Untuk diketahui saja, mengapa kemudian filem ini di-producer-i oleh Helvy sendiri, karena Production House yang semula bersedia menerima KMGP ternyata mensyaratkan cerita tentang Palestina itu tidak ada. Adalah wajar bahwa producer punya mau ini dan itu atas film yang diproduksi. Dan Helvy tetap pada pendirian, cerita tentang Palestina harus tetap ada. Untuk itu harus diproduksi sendiri.
Qadarullah, dengan kegigihan usaha untuk mewujudkan film bermutu akhirnya filem KMGP berhasil diproduksi meski dengan patungan, istilah kerennya Crowdfunding Film. Allahu Akbar…

Issu kemanusian lainnya juga dikemas secara apik. Bagaimana Gagah membantu para preman yang mengelola banyak anak-anak tapi dengan cara yang tidak benar, akhirnya karena pertolongan Gagah dan teman-temannya, para preman itu kemudian bisa memperbaiki hidupnya. Bisa memperbaiki kehidupan anak-anak di kawasan yang kumuh.
Lalu berdirilah “Rumah Cinta”.
Ini pula yang menyebabkan Gita sangat marah kepada Gagah karena uang yang semula akan digunakan untuk backpacker-an, semuanya disumbangkan Gagah untuk penghijaun, modal kerajinan dan mendirikan Rumah Cinta. Gita pun memperbandingkan kasih sayang kakaknya, karena menurut Gita, Gagah lebih memilih membantu orang lain, daripada menyenangkan adik sendiri. Tapi memang tipikal Gita yang mau menang sendiri, penjelasan Gagah bahwa awal bulan depan bisa backpackeran sudah gak laku lagi.

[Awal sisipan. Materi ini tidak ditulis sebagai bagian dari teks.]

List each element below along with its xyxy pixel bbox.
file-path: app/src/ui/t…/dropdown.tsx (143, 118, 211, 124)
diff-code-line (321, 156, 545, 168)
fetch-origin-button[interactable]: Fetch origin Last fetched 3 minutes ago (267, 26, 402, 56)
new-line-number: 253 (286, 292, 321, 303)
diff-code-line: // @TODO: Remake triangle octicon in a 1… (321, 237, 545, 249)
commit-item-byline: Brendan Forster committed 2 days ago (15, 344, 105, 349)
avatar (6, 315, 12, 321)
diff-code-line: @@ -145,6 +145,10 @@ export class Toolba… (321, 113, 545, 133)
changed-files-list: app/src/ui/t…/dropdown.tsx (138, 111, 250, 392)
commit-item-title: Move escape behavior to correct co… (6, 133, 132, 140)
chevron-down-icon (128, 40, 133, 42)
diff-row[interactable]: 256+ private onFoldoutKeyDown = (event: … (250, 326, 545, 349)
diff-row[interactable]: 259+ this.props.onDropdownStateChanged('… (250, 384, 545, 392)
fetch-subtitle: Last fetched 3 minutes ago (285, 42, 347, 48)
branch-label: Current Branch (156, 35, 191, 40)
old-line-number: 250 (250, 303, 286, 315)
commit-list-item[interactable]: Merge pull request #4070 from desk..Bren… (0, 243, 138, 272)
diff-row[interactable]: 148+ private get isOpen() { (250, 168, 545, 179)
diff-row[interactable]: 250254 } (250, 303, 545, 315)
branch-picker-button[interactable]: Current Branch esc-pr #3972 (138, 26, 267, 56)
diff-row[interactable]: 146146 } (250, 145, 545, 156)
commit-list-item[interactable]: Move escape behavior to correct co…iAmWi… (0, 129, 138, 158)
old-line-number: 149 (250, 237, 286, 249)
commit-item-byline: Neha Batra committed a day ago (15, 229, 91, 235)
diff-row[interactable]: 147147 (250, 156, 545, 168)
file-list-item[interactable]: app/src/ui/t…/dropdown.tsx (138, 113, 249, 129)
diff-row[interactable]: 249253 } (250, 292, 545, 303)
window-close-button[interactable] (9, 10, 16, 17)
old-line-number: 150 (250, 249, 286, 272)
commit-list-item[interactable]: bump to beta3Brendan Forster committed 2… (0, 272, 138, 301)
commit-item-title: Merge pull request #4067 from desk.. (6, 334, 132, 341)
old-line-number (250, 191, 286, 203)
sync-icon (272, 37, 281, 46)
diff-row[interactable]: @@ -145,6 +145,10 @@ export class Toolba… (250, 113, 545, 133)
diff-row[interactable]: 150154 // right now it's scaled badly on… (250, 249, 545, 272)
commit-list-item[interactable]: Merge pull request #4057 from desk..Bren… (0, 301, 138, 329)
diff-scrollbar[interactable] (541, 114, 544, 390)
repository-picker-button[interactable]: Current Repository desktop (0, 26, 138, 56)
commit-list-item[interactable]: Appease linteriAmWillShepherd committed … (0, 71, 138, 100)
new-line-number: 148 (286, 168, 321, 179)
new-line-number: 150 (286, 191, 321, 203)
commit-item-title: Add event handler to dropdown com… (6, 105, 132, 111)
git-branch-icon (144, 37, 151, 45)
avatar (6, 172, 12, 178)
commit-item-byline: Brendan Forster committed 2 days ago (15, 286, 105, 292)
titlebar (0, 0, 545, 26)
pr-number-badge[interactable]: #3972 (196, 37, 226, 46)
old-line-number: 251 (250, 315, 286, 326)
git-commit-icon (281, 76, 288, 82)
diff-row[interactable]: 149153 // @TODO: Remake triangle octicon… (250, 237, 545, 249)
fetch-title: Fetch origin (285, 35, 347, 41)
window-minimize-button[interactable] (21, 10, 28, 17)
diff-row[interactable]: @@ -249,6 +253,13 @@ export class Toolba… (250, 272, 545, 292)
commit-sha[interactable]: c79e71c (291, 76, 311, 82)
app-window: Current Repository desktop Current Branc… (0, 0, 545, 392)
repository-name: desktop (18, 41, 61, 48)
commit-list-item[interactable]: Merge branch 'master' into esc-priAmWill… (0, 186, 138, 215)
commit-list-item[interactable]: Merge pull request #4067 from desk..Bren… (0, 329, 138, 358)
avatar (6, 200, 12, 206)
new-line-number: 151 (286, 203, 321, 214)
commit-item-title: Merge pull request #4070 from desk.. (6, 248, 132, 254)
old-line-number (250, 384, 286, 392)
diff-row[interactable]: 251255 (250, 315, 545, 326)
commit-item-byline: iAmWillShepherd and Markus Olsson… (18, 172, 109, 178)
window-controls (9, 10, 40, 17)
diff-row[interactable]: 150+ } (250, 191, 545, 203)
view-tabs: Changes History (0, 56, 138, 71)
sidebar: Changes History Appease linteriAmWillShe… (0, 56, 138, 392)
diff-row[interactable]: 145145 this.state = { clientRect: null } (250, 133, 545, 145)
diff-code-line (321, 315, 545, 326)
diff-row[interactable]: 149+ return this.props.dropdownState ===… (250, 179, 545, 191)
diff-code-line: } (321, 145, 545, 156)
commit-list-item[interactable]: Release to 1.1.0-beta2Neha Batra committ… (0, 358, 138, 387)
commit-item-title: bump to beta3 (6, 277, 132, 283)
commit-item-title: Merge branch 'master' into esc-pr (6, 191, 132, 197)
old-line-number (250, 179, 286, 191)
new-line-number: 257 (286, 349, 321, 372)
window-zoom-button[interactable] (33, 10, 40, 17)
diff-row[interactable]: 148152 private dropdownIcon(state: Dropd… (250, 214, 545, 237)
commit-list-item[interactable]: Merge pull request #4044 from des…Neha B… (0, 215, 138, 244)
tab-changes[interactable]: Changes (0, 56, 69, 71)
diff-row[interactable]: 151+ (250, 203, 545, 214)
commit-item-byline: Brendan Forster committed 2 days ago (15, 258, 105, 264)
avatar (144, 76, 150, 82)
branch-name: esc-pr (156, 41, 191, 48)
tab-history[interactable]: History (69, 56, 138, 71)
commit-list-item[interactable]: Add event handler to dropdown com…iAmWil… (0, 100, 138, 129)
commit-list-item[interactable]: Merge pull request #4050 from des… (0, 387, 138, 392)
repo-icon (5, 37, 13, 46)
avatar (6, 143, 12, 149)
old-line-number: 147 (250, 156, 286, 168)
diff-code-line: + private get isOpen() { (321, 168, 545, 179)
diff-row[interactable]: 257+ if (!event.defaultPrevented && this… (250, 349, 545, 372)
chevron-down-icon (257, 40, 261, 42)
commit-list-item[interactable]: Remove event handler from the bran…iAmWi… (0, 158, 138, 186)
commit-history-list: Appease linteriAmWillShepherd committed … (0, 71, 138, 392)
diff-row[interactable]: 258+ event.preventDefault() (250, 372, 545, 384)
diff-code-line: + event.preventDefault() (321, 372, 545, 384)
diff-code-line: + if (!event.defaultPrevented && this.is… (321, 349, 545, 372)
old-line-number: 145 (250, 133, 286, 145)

Tapi saya sedih, filem bermutu yang sarat pendidikan dan pesan kebaikan seperti Tausiyah Cinta dan KMGP ini, sepi penonton. Meski setahu saya, Helvy telah jauh-jauh hari mengabarkan produksi film ini. Bahkan ada kampanye donasi untuk membuat film ini. Disini saya melihat, harus ada upaya yang benar-benar serius untuk memasarkan film-film seperti ini. Harus ada orang-orang shalih yang dermawan untuk mensponsori agar film ini ramai penonton. Karena jika tidak, produksi film yang berbiaya besar ini kurang maksimal manfaatnya.

Mari kita serbu KMGP. Kita perlu ‘show of force’, agar filem-filem dakwah lainnya nanti bisa mewarnai jagat cinema negeri kita. Yang dikaruniakan Allah kecukupan, keluarkanlah barang satu tiket, sebagai hadiah buat saudara yang lain. Niatkan sebagai sarana dakwah kepada Allah.